Rob scratched his head. "I cud ride hell-bent fer the camp and bring back some men, but I can't do it carryin' this here little feller."

      
"Give him to me. I'll ride behind you, carrying him, while you fetch help," she said, reaching down to take the catch rope Ostler had looped around the calf's neck.

      
"Now, Miz Lissa, I can't leave yew all alone. Mister Jacobson'd peel the hide clean off me."

      
"You're wasting time, Rob. The thieves are getting away while we argue." She seized the rope and began to walk the injured calf toward her horse.
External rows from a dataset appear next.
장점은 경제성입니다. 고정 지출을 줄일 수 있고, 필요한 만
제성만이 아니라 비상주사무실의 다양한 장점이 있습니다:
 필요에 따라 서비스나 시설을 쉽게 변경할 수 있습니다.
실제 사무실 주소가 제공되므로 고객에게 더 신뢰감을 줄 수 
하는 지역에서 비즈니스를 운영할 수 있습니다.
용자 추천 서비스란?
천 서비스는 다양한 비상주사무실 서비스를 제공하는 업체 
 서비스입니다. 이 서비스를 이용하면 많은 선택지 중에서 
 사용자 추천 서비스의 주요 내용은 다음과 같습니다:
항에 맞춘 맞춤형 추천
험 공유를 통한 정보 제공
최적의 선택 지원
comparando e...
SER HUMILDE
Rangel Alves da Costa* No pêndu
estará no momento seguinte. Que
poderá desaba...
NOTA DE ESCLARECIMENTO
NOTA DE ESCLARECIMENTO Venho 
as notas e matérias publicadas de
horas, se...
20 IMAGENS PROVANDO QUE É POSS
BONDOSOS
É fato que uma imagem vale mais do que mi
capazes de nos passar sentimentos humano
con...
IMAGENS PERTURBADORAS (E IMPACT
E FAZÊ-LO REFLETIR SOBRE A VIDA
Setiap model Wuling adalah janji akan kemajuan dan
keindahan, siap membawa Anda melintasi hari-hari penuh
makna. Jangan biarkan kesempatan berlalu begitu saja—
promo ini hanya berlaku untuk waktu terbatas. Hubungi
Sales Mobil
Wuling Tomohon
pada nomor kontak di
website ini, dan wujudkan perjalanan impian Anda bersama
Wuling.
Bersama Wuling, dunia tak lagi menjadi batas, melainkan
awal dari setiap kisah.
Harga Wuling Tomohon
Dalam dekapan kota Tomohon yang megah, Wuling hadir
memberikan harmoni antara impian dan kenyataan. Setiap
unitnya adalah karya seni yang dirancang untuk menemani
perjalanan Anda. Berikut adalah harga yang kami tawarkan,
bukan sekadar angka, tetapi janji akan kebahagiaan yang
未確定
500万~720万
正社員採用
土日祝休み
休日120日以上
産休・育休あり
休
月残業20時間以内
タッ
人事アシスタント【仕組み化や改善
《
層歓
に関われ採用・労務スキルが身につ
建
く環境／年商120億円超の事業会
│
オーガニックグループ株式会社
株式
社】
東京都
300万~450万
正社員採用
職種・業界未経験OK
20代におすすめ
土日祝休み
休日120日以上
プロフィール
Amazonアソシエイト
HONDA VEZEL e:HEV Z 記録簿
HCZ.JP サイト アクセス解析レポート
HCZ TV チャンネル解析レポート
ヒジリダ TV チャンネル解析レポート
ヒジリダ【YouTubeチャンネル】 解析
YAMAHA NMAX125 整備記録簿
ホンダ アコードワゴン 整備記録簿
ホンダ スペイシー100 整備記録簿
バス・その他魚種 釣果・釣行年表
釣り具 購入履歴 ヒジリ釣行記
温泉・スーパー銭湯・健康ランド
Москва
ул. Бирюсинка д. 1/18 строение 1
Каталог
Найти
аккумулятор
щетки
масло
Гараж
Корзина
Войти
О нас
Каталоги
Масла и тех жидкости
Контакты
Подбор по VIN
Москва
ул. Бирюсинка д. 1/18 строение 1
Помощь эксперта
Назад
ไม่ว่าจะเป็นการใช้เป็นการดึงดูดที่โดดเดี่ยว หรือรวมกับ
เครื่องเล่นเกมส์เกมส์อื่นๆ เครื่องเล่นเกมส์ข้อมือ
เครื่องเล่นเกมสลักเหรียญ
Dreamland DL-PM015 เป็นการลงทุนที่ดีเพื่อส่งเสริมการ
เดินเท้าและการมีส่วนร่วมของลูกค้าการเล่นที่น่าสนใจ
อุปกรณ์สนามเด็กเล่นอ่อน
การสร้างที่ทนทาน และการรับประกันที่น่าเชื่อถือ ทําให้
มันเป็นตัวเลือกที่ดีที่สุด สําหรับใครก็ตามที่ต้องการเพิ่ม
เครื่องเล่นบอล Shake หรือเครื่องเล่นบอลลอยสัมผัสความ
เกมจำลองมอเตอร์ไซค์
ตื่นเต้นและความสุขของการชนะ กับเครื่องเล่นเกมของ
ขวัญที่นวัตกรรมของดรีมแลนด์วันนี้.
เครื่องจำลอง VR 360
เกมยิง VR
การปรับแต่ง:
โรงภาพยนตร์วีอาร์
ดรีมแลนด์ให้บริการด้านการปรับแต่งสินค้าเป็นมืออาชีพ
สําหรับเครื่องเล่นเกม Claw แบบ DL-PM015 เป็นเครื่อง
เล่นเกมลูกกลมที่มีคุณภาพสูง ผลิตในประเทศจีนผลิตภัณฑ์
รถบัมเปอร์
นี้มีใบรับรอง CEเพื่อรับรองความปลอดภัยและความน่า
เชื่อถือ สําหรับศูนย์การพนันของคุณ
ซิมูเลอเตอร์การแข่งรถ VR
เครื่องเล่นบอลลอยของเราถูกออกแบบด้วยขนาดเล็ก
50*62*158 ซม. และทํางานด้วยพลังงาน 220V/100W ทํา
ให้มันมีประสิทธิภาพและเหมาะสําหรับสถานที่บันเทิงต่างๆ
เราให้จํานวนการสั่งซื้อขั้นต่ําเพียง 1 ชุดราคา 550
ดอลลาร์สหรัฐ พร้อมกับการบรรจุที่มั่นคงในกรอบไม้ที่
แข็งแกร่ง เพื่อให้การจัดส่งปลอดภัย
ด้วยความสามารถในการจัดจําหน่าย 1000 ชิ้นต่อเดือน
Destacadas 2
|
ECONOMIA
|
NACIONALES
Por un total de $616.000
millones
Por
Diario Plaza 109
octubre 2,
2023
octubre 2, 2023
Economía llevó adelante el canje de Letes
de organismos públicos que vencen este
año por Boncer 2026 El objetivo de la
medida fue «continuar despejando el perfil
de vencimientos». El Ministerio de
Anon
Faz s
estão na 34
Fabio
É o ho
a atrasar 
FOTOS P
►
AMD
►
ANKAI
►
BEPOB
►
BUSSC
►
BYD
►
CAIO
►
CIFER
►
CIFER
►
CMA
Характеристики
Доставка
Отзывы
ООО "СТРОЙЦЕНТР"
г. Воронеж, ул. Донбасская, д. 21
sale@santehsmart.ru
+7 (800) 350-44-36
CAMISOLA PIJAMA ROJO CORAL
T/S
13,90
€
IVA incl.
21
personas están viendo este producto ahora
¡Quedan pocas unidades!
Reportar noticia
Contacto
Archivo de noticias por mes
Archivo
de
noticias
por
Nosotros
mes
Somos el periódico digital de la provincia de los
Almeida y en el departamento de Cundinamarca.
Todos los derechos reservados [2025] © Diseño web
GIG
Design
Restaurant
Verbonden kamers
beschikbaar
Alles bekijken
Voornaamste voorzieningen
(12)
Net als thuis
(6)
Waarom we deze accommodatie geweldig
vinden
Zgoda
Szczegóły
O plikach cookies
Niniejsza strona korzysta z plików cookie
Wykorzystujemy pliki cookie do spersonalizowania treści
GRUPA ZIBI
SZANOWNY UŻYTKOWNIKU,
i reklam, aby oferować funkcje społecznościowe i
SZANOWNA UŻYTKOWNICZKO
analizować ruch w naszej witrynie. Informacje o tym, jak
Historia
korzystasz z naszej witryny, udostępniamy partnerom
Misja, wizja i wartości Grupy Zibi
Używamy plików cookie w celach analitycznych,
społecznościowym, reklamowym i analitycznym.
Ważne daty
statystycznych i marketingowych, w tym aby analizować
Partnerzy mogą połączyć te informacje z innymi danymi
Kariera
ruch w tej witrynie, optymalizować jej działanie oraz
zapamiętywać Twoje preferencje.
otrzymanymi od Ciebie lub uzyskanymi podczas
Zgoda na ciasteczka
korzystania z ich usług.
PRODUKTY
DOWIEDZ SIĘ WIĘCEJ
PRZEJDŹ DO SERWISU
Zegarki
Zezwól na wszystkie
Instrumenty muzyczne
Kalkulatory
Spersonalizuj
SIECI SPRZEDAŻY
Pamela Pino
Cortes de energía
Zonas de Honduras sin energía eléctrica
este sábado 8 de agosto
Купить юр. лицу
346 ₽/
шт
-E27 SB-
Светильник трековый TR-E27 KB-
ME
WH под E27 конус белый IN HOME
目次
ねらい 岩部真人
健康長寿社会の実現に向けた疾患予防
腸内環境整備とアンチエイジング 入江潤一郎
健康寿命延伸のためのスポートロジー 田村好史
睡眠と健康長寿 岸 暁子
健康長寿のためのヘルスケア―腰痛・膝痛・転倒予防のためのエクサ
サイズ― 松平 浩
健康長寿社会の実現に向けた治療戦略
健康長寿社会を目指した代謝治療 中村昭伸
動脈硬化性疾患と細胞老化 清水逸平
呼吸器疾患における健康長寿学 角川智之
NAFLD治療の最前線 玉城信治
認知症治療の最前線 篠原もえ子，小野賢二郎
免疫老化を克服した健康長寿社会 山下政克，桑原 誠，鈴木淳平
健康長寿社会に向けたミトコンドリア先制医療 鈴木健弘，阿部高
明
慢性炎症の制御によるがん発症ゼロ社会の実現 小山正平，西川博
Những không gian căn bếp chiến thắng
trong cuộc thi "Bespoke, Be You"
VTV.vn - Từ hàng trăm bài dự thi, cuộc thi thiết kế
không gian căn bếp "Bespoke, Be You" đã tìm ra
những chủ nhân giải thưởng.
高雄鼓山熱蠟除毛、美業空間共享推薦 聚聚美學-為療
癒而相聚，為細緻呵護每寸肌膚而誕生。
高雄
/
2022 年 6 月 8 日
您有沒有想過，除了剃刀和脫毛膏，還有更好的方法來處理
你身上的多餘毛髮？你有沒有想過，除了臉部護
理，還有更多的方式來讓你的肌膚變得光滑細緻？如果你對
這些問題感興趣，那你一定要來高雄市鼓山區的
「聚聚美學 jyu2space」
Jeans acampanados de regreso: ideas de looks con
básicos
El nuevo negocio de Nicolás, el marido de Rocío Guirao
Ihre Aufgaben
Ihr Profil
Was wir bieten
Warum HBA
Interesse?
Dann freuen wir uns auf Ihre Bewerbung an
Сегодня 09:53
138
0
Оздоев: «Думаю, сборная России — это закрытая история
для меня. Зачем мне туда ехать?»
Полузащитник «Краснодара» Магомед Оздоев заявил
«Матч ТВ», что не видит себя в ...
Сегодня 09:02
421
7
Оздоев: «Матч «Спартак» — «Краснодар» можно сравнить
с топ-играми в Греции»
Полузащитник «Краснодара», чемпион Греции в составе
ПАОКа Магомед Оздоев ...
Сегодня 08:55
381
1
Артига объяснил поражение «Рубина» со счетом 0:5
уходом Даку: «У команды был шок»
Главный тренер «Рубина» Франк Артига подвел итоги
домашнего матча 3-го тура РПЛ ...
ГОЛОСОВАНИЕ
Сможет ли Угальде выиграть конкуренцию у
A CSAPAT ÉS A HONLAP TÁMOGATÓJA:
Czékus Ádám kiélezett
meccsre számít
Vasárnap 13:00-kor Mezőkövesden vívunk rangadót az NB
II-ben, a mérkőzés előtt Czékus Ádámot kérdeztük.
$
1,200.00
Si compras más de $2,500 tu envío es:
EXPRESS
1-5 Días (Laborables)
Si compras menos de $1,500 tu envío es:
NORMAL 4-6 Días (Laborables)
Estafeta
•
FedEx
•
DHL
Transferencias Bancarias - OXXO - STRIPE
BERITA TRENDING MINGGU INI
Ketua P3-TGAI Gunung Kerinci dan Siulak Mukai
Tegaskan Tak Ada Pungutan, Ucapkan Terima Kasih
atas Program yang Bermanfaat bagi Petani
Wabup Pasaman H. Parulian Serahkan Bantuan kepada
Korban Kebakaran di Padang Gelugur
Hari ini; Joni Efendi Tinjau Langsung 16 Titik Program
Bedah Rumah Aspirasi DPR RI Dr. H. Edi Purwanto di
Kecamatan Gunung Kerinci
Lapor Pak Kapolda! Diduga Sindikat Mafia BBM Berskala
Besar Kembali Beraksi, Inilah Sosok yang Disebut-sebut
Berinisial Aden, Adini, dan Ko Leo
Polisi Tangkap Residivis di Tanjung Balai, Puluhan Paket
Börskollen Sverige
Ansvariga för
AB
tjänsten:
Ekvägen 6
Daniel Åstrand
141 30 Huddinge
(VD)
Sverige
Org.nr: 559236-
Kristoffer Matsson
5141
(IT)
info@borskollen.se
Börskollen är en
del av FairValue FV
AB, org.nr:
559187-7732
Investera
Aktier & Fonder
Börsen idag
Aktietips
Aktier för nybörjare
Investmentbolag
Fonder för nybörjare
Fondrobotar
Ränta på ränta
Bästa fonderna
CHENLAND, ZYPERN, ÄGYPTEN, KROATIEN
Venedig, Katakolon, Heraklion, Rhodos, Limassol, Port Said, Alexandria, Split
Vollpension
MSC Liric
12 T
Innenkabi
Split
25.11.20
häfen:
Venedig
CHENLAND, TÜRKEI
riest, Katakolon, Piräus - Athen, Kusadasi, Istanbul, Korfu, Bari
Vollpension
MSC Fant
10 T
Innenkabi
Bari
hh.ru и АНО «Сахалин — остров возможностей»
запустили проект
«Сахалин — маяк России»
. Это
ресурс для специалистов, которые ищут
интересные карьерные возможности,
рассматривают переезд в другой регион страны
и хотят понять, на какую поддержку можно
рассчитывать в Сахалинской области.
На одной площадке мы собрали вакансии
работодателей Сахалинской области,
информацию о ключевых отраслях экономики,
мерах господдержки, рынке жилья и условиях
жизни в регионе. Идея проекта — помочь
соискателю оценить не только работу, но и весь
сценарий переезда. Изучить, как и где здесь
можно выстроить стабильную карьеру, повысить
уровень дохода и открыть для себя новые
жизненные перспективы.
Rob followed, protesting, even though it would do no good.

      
She swung up on Little Bit and waited. "Lift him up onto my saddle, Rob," she commanded.

      
Sighing raggedly, he did as she asked, then jumped on his big gelding and took off as she yelled, "I'll be right behind you."

      
But she could not ride with any speed weighed down with the calf, who proved to be a very restive passenger. After twenty minutes or so, she reined in near a small swale, where a hawthorn offered some welcome shade.

      
"We'll just take a little rest and wait until Rob comes back with the men," she said, dismounting carefully. The problem of getting her unhappy passenger down was solved when he squirmed over the opposite side of the saddle. He nearly choked himself before she was able to loosen the rope, but was otherwise none the worse for wear.